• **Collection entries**
* * * * *

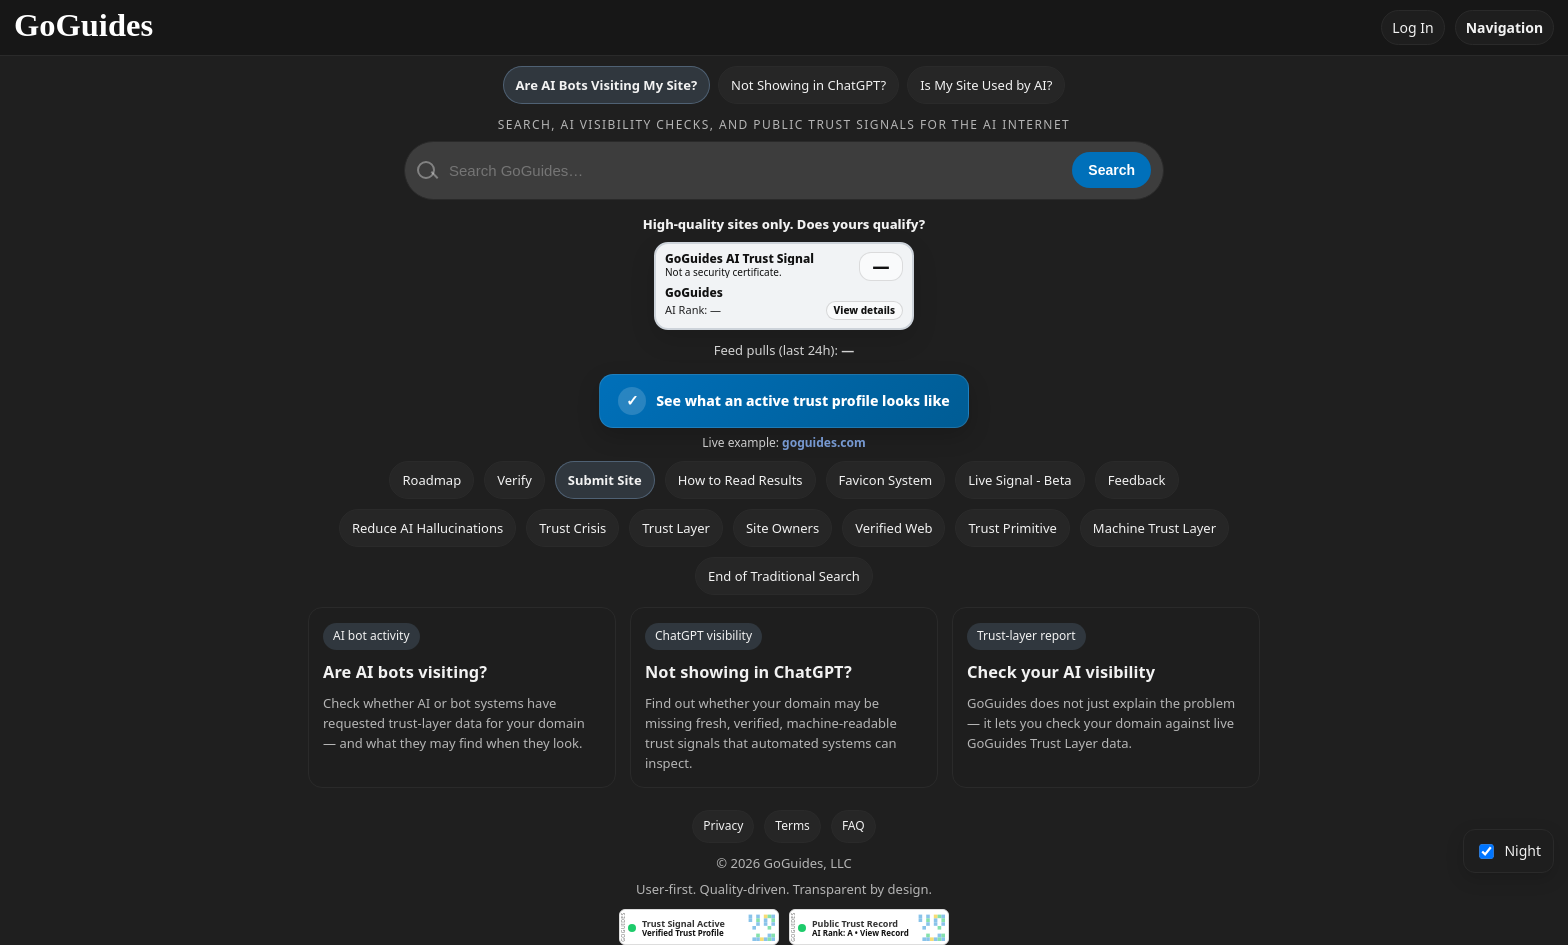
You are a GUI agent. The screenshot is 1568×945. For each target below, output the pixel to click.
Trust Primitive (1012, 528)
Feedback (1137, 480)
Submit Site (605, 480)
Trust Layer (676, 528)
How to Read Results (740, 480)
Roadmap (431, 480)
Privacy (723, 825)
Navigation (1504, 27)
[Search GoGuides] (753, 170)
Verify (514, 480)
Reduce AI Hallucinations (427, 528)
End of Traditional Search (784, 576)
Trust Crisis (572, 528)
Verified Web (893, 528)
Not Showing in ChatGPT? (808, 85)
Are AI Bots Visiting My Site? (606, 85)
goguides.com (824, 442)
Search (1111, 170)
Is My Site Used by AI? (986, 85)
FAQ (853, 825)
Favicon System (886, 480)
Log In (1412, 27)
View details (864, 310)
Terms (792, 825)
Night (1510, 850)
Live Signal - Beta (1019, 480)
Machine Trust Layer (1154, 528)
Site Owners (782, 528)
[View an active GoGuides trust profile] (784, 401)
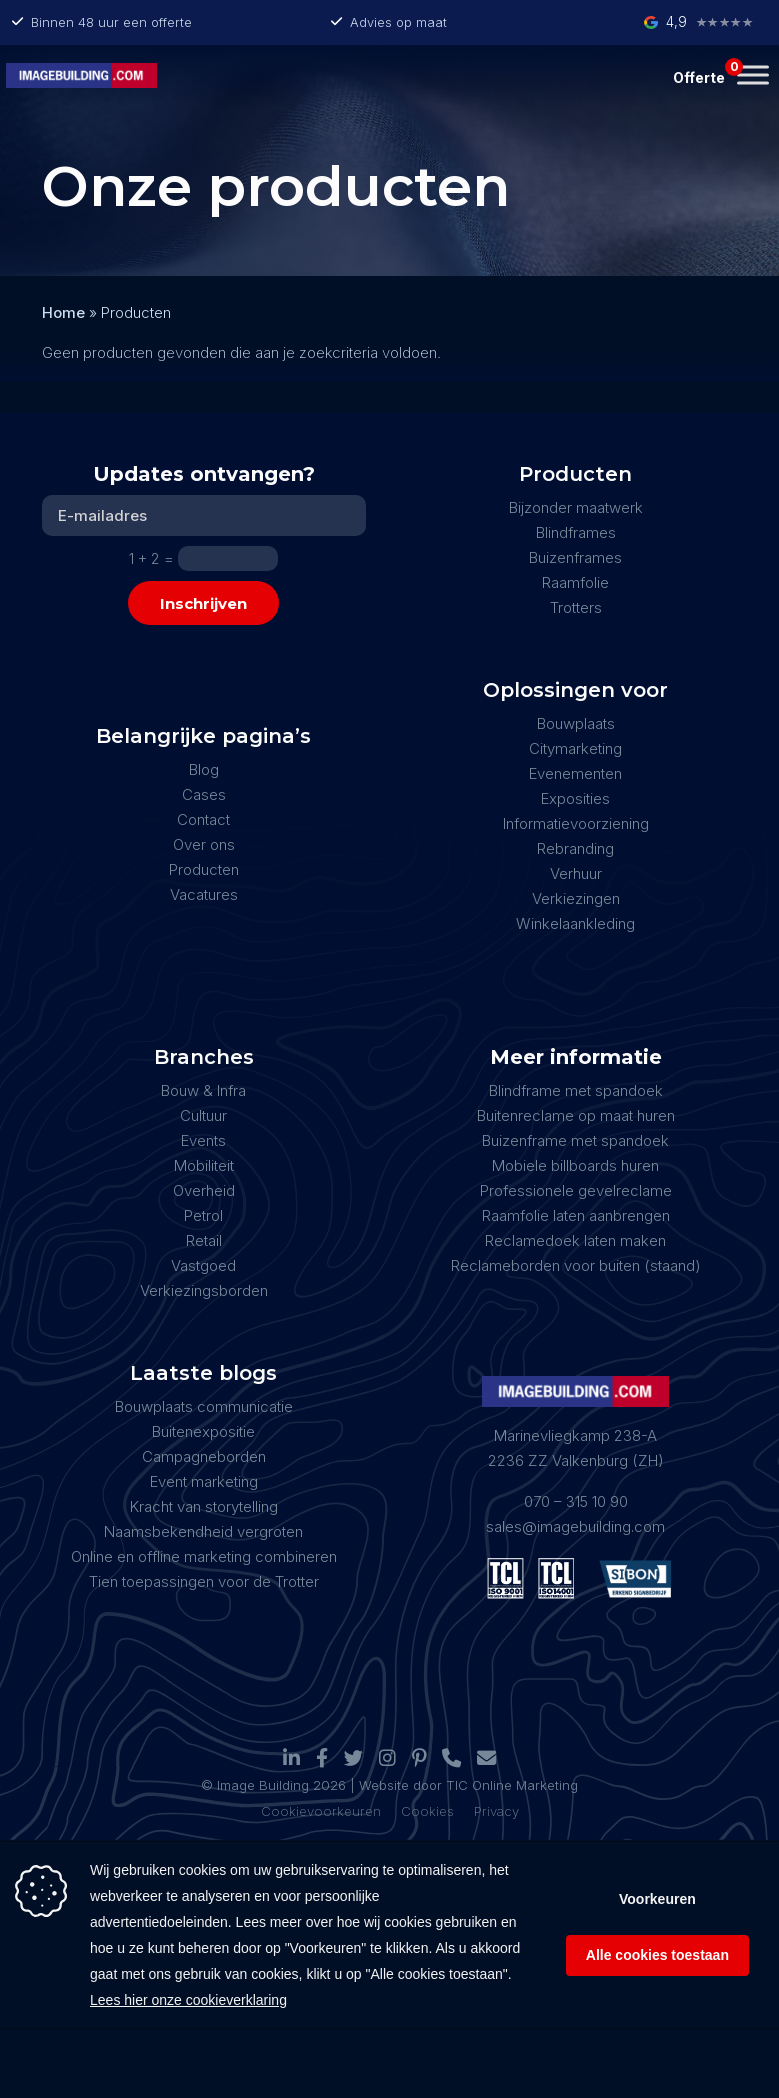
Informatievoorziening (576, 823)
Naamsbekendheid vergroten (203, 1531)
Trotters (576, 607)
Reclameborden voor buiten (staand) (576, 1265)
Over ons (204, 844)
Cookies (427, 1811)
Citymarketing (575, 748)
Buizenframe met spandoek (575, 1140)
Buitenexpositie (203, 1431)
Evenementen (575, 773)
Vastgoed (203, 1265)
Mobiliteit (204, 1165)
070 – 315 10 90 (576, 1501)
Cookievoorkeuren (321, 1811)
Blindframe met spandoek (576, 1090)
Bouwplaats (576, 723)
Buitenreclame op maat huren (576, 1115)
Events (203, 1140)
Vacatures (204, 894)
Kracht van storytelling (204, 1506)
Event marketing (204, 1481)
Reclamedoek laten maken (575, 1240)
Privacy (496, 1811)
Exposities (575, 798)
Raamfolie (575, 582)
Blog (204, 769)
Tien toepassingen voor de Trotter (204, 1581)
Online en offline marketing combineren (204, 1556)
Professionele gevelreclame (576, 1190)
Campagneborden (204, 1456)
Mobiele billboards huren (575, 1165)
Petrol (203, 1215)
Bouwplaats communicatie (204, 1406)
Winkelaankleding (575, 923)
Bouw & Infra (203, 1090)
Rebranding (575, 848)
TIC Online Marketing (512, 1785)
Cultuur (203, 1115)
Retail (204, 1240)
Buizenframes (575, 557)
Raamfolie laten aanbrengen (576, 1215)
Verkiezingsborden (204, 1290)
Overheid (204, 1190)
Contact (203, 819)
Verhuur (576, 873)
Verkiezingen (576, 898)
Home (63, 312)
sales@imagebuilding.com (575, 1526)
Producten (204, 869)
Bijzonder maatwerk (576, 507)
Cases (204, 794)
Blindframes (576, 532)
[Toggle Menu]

* * * * *

• **YOUR ASSIGNMENT**
How many of the lines above include the string "Site"? Give only the number.

• **WRITTEN RESPONSE**
4